As you go around, some of the music [are] used the [whole] time to support the narrative. There’s this other type located in spaces. If you go to that space, you’ll hear it but if you’re not, you don’t. There’s a lot you need to communicate when you’re in a film to make the story work so people don’t miss important parts but [in VR] you don’t have control over the user. The user can wander anywhere.

The score [in VR] helps the emotional arc be communicated, whether they’re paying attention in the performance or not. You’ve got to use the score to bring things together because you don’t have control. This is interesting for me because internally, in the character you’re inside of it’s a psychological thriller for that character inside their mind and body, but in the outside world it’s not. It’s people moving around and talking, not a regular thriller with action.

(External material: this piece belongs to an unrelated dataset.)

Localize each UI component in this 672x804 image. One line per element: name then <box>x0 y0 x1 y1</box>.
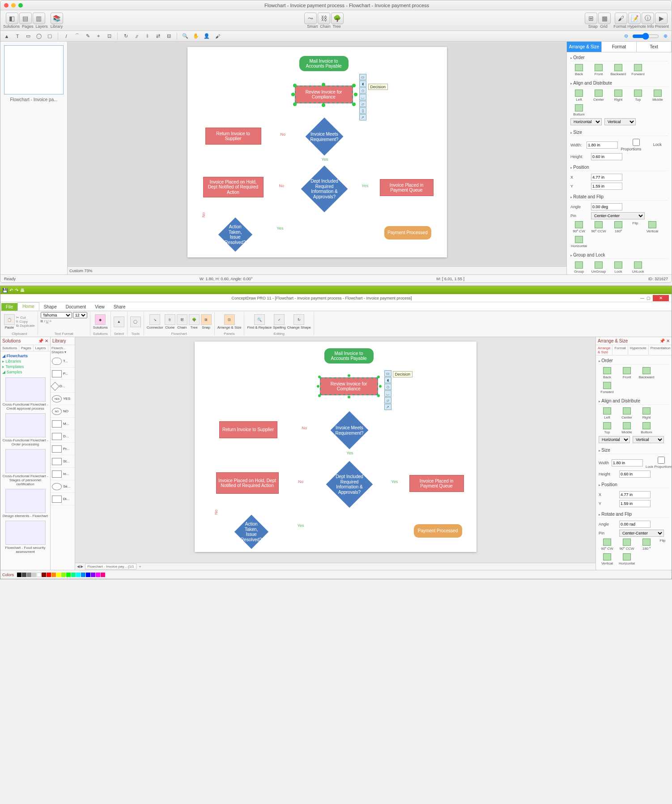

'The Surrogate' being demoed at a VR conference.

CW3PR

Camera angles in films communicate narrative and theme, which music intensifies. In VR, it seems like music is doing all the work.

It’s hard to figure out too because when I’m composing, I can’t experience it. I can’t demo it because you can’t compose with the headset on. In a film, you can watch it, put in the music and watch it again and have a bunch of people sit down together and talk about it.

VR is similar to theater actually. Some people have good seats, some people have bad seats. They’re looking at all angles. From the musical perspective, you know how things are going to sync. You don’t have to guess how they’re going to feel on stage when you’re working on it. [In VR] you’re guessing, imagining it in your mind, materials you’re referencing that are helping inform you of how things are supposed to look and feel on the end.

It’s never finished. It just keeps changing. The Surrogate, we just finished doing the latest update to it. Then we’ll keep working on it for a long time based on what we learn. Things are slower because you’re relying on programmers, things break all the time inside the system. It’s so different.

How long do you think it will take for composers to find the rhythm for music in VR?

Figuring out how to write music for VR will take as long as figuring out the other elements. I think three to five years until it starts getting to a point it’s working and part of everyone’s lives. This year, VR will be heading to market. It will probably take years to improve the prototype and figure out how to create content but I see it happening around 2020, when it’s a well-developed form. Film took a long time too. There were great films from the beginning, Charlie Chaplin and stuff like that, but to develop that technology took a long time until its golden age. We’re still far away from that but it’s happening now. We’re going to start seeing it this year. It’s exciting.